In the first 15-minute instalment, Dr. Horrible and other characters occasionally break into song; in one, Dr. Horrible sings of his love with a girl at the local laundromat. He has a nemesis, too: Captain Hammer, played by Nathan Fillion (“Serenity”).
Says Hammer: “It's curtains for you, Dr. Horrible. Lacy, gently wafting curtains.”
“Dr. Horrible's Sing-Along Blog” is the creation of Joss Whedon, one of the best-known scribes in Hollywood, thanks to his long filmography of genre-bending TV hits: “Buffy the Vampire Slayer,” “Firefly” (which inspired the film “Serenity”), “Angel” and the upcoming Fox series “Dollhouse.”
Whedon has a considerable fan base of sci-fi and comedy fans, and when “Dr. Horrible” went live on Tuesday, the site crashed from the traffic. The second episode will be posted Thursday and the third and final installment goes up on Saturday.
They will all be available for free streaming on the site with the videos imbedded in a player from Hulu.com, but only until midnight Sunday. After that, you'll have to purchase the show on iTunes, or later, a planned DVD of the show with a promised bevy of extras. (The first episode on iTunes ranked as the most downloaded TV clip Tuesday.) In a letter to fans, Whedon explained the venture was hatched during the writers strike (in which he was a vocal participant, penning an open-letter for Variety).

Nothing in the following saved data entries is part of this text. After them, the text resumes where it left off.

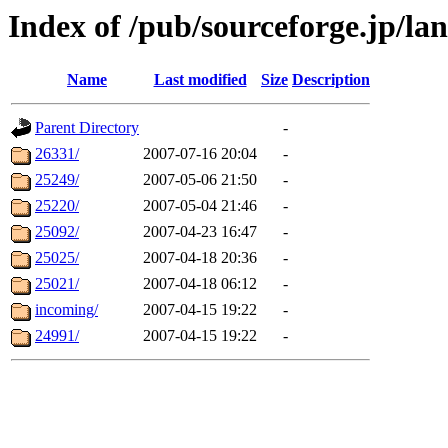
Index of /pub/sourceforge.jp/la
Name
Last modified
Size
Description
Parent Directory
-
26331/
2007-07-16 20:04
-
25249/
2007-05-06 21:50
-
25220/
2007-05-04 21:46
-
25092/
2007-04-23 16:47
-
25025/
2007-04-18 20:36
-
25021/
2007-04-18 06:12
-
incoming/
2007-04-15 19:22
-
24991/
2007-04-15 19:22
-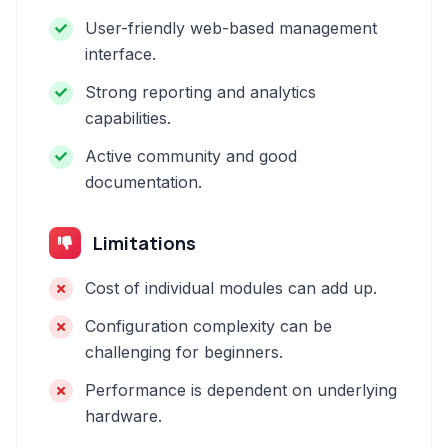
User-friendly web-based management
interface.
Strong reporting and analytics
capabilities.
Active community and good
documentation.
Limitations
Cost of individual modules can add up.
Configuration complexity can be
challenging for beginners.
Performance is dependent on underlying
hardware.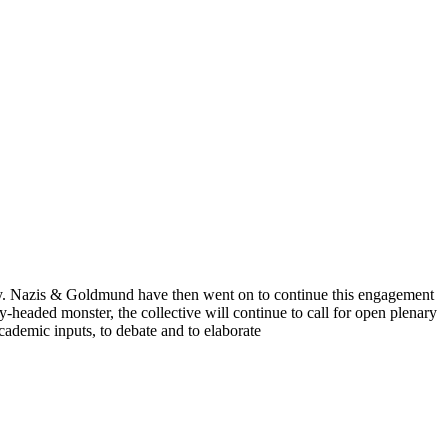
cy. Nazis & Goldmund have then went on to continue this engagement
headed monster, the collective will continue to call for open plenary
 academic inputs, to debate and to elaborate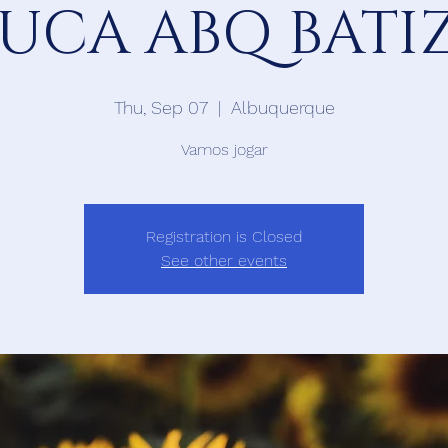
 UCA ABQ BAT
Thu, Sep 07
  |  
Albuquerque
Vamos jogar
Registration is Closed
See other events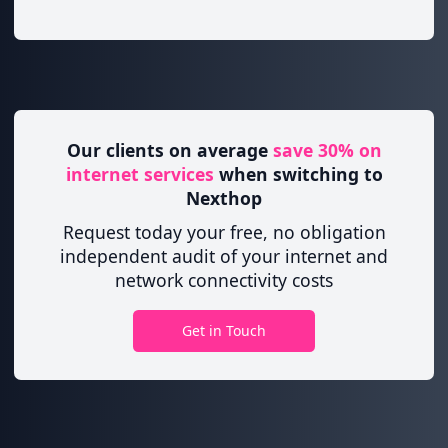
Our clients on average
save 30% on
internet services
when switching to
Nexthop
Request today your free, no obligation
independent audit of your internet and
network connectivity costs
Get in Touch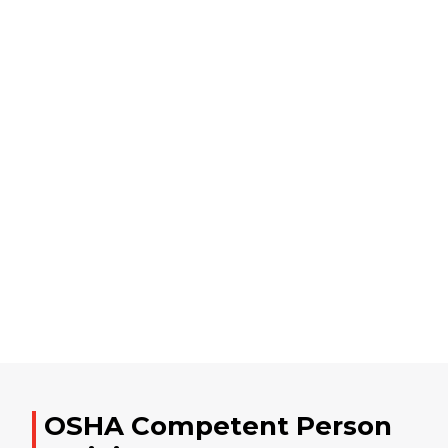
OSHA Competent Person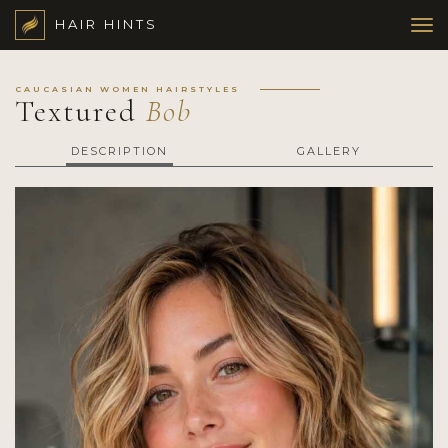
HAIR HINTS
CAUCASIAN WOMEN HAIRSTYLES
Textured
Bob
DESCRIPTION
GALLERY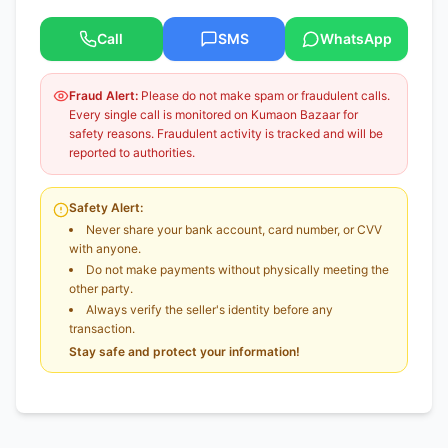
Call
SMS
WhatsApp
Fraud Alert:
Please do not make spam or fraudulent calls.
Every single call is monitored on Kumaon Bazaar for
safety reasons. Fraudulent activity is tracked and will be
reported to authorities.
Safety Alert:
Never share your bank account, card number, or CVV
with anyone.
Do not make payments without physically meeting the
other party.
Always verify the seller's identity before any
transaction.
Stay safe and protect your information!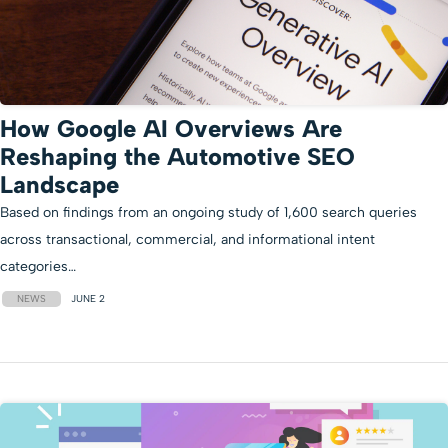
How Google AI Overviews Are
Reshaping the Automotive SEO
Landscape
Based on findings from an ongoing study of 1,600 search queries
across transactional, commercial, and informational intent
categories…
NEWS
JUNE 2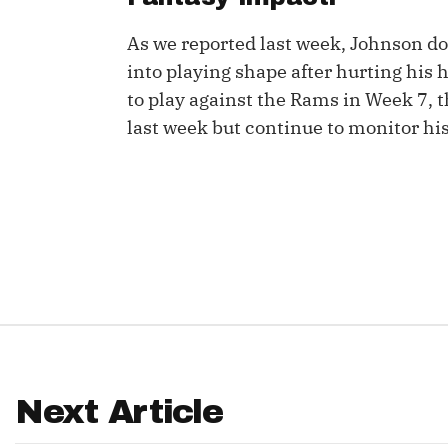
IDP
As we reported last week, Johnson do
into playing shape after hurting his 
to play against the Rams in Week 7, 
last week but continue to monitor his
The Mo
Next Article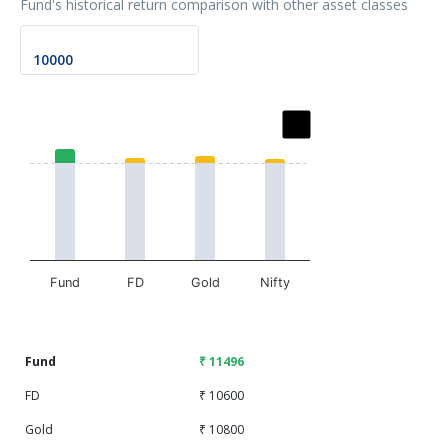
Fund's historical return comparison with other asset classes
Chart
Bar chart with 2 data series.
The chart has 1 X axis displaying categories.
The chart has 1 Y axis displaying values. Data ranges fr
Fund
FD
Gold
Nifty
End of interactive chart.
Fund
₹ 11496
FD
₹ 10600
Gold
₹ 10800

“Frustrated on the lack of movement on that front, I finally decided to do something very ambitious, very exciting, very mid-life-crisisy,” wrote Whedon.
He continued, “The idea was to make it on the fly, on the cheap — but to make it. To turn out a really thrilling, professionalish piece of entertainment specifically for the Internet.”
The result is not a TV show published online or a dinky YouTube video, but a series suited to the medium and perhaps the best yet. The only thing close is the excellent 10-part “Clark and Michael,” the 2007 comedy series about two aspiring TV writers starring Michael Cera and Clark Duke.
Even though Dr. Horrible might not stand a chance against any of the superheroes currently flying around our movie theatres, the Web is his.